All of the following are MUST-READ documents for every Programmer that deals with Tools code. These guidelines need to be followed for any contribution to the main Sandbox code or the official plugins. We recommend that 3rd party developers also follow these guidelines to ensure quality and consistency in the code and user experience.

Getting Started

In order to program in the Sandbox you must generate the projects using the CMake option OPTION_SANDBOXIt is also useful to have the OPTION_SAMPLEPLUGIN turned on if you want to use this as a template to base your plugin on.

For more information on CMake, please refer here: CMake 5.5.2

Common Use Cases

If you are developing for the Sandbox, then the chances are you are trying to do one of the following common tasks. If so, follow the process below.

In general, new asset types and associated tools should go into one separate plugin. In this case you only need to focus on editing the content of your asset type, the Sandbox should provide the rest of the functionality such as file management, source control and integration with the Asset Browser.

Architecture Overview

Projects and Packages

  • EditorQt: It is the core of the application itself but still contains some legacy code.

  • EditorInterface: All the public abstract interfaces provided by the Editor. These will be replicated to Python/C#.
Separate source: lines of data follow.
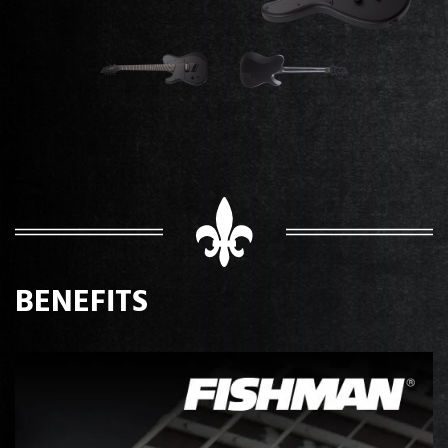
BENEFITS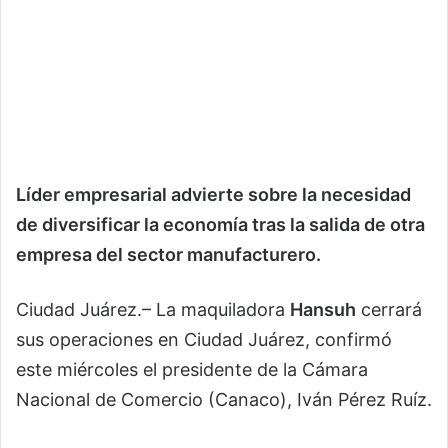
Líder empresarial advierte sobre la necesidad
de diversificar la economía tras la salida de otra
empresa del sector manufacturero.
Ciudad Juárez.– La maquiladora
Hansuh
cerrará
sus operaciones en Ciudad Juárez, confirmó
este miércoles el presidente de la Cámara
Nacional de Comercio (Canaco), Iván Pérez Ruíz.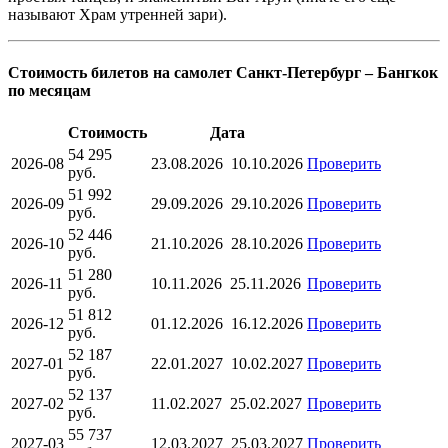
называют Храм утренней зари).
Стоимость билетов на самолет Санкт-Петербург – Бангкок
по месяцам
Стоимость
Дата
54 295
2026-08
23.08.2026
10.10.2026
Проверить
руб.
51 992
2026-09
29.09.2026
29.10.2026
Проверить
руб.
52 446
2026-10
21.10.2026
28.10.2026
Проверить
руб.
51 280
2026-11
10.11.2026
25.11.2026
Проверить
руб.
51 812
2026-12
01.12.2026
16.12.2026
Проверить
руб.
52 187
2027-01
22.01.2027
10.02.2027
Проверить
руб.
52 137
2027-02
11.02.2027
25.02.2027
Проверить
руб.
55 737
2027-03
12.03.2027
25.03.2027
Проверить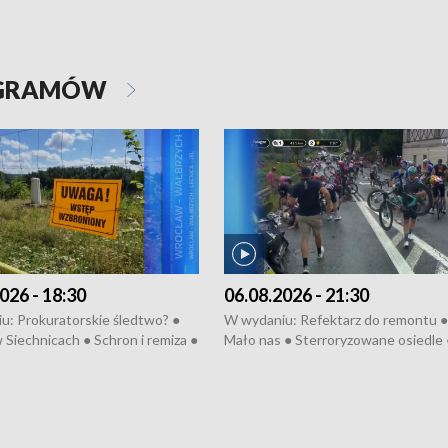
OGRAMÓW
026 - 18:30
06.08.2026 - 21:30
u: Prokuratorskie śledtwo? ●
W wydaniu: Refektarz do remontu ●
 Siechnicach ● Schron i remiza ●
Mało nas ● Sterroryzowane osiedle 
Morawiecki we Wrocławiu ● 81.
Fatalny remont ● Kosztowna ptasia
iędzynarodowego Festiwalu
● Nowa Ruska ● Pociągiem na lotnis
skiego ● Na pomoc Hiszpanom
Koniec upałów ● Kraksa na Tour de
wa po powodzi ● Filmowy
Pologne
z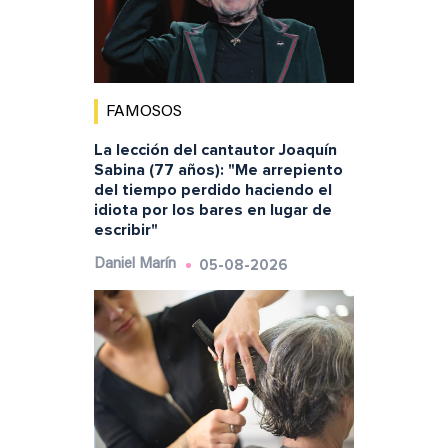
FAMOSOS
La lección del cantautor Joaquín
Sabina (77 años): "Me arrepiento
del tiempo perdido haciendo el
idiota por los bares en lugar de
escribir"
05-08-2026
Daniel Marín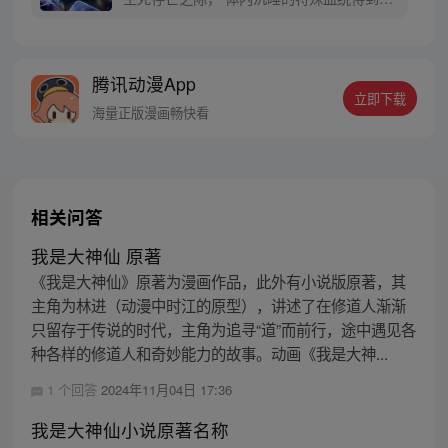
醒！ “站起来。” 凌驾于死亡之上，支配亡灵
的猎人， 敬请关注程修豪的打怪升级之路！
* 本作品沿用了《我独自升级》的世界观。
腾讯动漫App
立即下载
海量正版漫画畅快看
相关问答
我是大神仙 原著
《我是大神仙》原著为漫画作品，此外有小说版原著，其
主角为林进（动漫中时江的原型），讲述了在修道人渐渐
只留存于传说的时代，主角为追寻“道”而前行，途中遇见各
种各样的修道人和奇妙能力的故事。动画《我是大神...
1 个回答
2024年11月04日 17:36
我是大神仙小说原著名称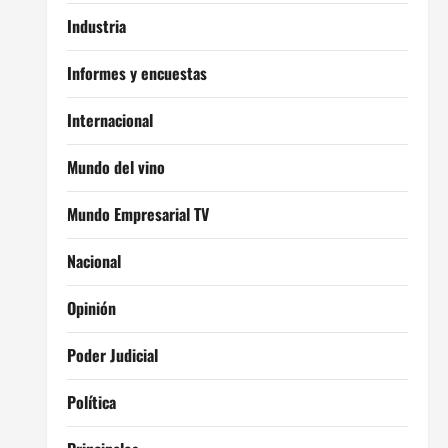
Industria
Informes y encuestas
Internacional
Mundo del vino
Mundo Empresarial TV
Nacional
Opinión
Poder Judicial
Política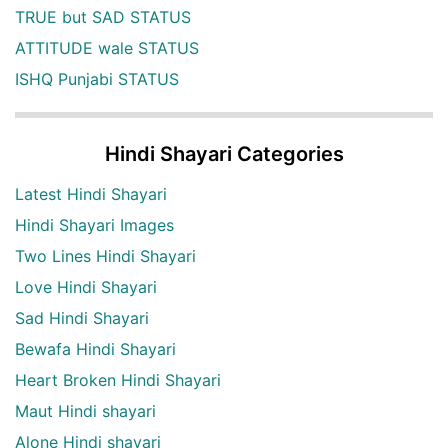
TRUE but SAD STATUS
ATTITUDE wale STATUS
ISHQ Punjabi STATUS
Hindi Shayari Categories
Latest Hindi Shayari
Hindi Shayari Images
Two Lines Hindi Shayari
Love Hindi Shayari
Sad Hindi Shayari
Bewafa Hindi Shayari
Heart Broken Hindi Shayari
Maut Hindi shayari
Alone Hindi shayari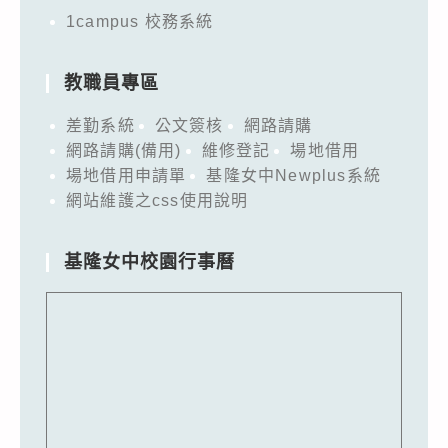
1campus 校務系統
教職員專區
差勤系統
公文簽核
網路請購
網路請購(備用)
維修登記
場地借用
場地借用申請單
基隆女中Newplus系統
網站維護之css使用說明
基隆女中校園行事曆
  • EditorCommon (Plugins/EditorCommon): 

    • Reusable components and utilities for Editor programming. If you are making something reusable, then write your code there and not in your plugin.

    • Implementation of some interfaces. Some systems are fully implemented in EditorCommon, but their instantiation and management are done in the Sandbox.

  • Sandbox (EditorQt): 

    • The executable application itself. Implements and/or instantiates all the systems from the interface and loads all the plugins. 

    • Sandbox is host to all the level editor code and logic.

    • No other package should have a dependency towards the Sandbox. 

    • Sandbox still depends on MFC for the time being.

  • Plugins:
    • A self-contained feature that plugs into the Sandbox.
    • All new functionality should be made as a plugin, unless it is part of an already existing module/plugin. New plugins should only depend on EditorInterface and EditorCommon.
    • Deprecated features should be moved into a plugin and released with the source to the public for them to maintain if necessary.
    • Some old plugins still depend on MFC.